Tuesday, February 8, 2011

A Simple Paradox Concerning God’s Goodness

Here’s a short way to understand the problem with attributing goodness to God.  There are vastly detailed issues in the background, but this rough sketch works to illustrate the point.  (I am deliberately conflating acting and failures to act, and leaving some issues concerning duties to rescue in the background for clarity.)

In introductory moral theory discussions, we make four standard distinctions:

How should we understand the category of morally wrong actions?  These are acts (and sometimes omissions or failures to act) where if you commit them, then you are deserving of moral blame and even punishment.  Agents have a moral obligation to refrain from doing these.  And people, the would be victims, have a right to not have these acts committed deliberately against them.  Murder, rape, child abuse, etc. fall into the morally wrong category.  
What acts are morally permissible?  these are acts that a moral agent may do or refrain from doing without violating any duties.  Committing them, or not, does not warrant any moral praise or blame.  Having toast for breakfast is morally neutral this way, unless maybe you killed someone for the toast.  

Which acts are morally obligatory?  These are acts that an agent has a moral obligation or duty to perform.  If he fails to do them, then he deserves moral blame.  Failing to feed your kids, or ignoring a drowning person while there's a life preserver there on the dock that you could toss to him are examples.  People have a right to receive these things from you.  

Which acts are morally supererogatory?  These are acts that you do not have a moral obligation to do.  But if you do them, you deserve moral praise.  People don't have a right to have you do these for them.  You violate no moral duty by doing them or refraining.  But we hold them in high moral esteem.  When someone runs into a burning building to save a child, they are going above and beyond the call of duty.  We praise them as heroes, but if he had not done the act, we would not find moral fault.   

  
God, it is alleged, is good.   He is morally just, infinitely good, or morally perfect.  How can we understand this description in the light of the distinctions above? We typically have the highest moral praise for those individuals who make the greatest personal sacrifices in order to perform morally supererogatory acts.  Mother Teresa, Martin Luther King, Gandhi, and many others are praised widely for their morally supererogatory acts. 

God is alleged to be all powerful and all knowing too.  So there will be no opportunities for supererogatory action that are unknown to him, or that are beyond his power to perform.  Does God perform all of the supererogatory acts that we might expect from an infinitely good, all powerful, and all knowing being?  The short answer appears to be no.  There are countless supererogatory acts that God could have done that he has not done.  There are countless supererogatory acts that God could have done but he did not do, but if a human had done them we would hold them in the highest moral esteem. 

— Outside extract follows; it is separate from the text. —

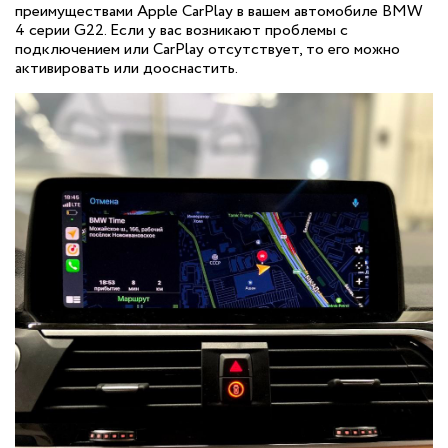
преимуществами Apple CarPlay в вашем автомобиле BMW
4 серии G22. Если у вас возникают проблемы с
подключением или CarPlay отсутствует, то его можно
активировать или дооснастить.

Does God perform all of those acts which we hold to be morally obligatory for moral agents?  Again, the simple answer is no.  There have been countless opportunities to perform actions that we would consider to be morally obligatory for moral agents, but the action was not performed.  Again, God would not be limited by his power or knowledge in these cases. 

Has God committed morally wrong actions?  If God is the almighty creator of the universe, then there are countless instances where there was an event that God was either directly or indirectly causally responsible for that we would ordinarily identify as morally wrong.  Consider the class of actions or omissions that we would identify as morally wrong if a moral agent had been present and had committed them or allowed them to happen.  A person drowns by herself near a dock on a lake where a life vest sits on the dock.  If a person had been standing next to the life vest and saw her drowning in the lake, but refrained from tossing the life vest to her, we would think of that failure to act as morally abhorrent.  There are countless other events like these where it does not appear that God did what we would ordinarily have identified as the morally obligatory act.  Therefore, it would appear that God has committed (or by omission allowed to happen) countless morally wrong events. 
So it appears that God, if there is one, has failed to perform countless supererogatory acts that we would otherwise identify as morally praiseworthy.  And God has apparently failed to do many of the actions that we would ordinarily consider to be morally obligatory and good.  And God has apparently committed (or by omission allowed to happen) countless morally wrong actions or events. 

Therefore, we cannot accept the allegation that God is good, or that there is any morally perfect, infinitely good, perfectly just being.  There appears to be no such being.  And if there is no morally perfect being, then there is no God. 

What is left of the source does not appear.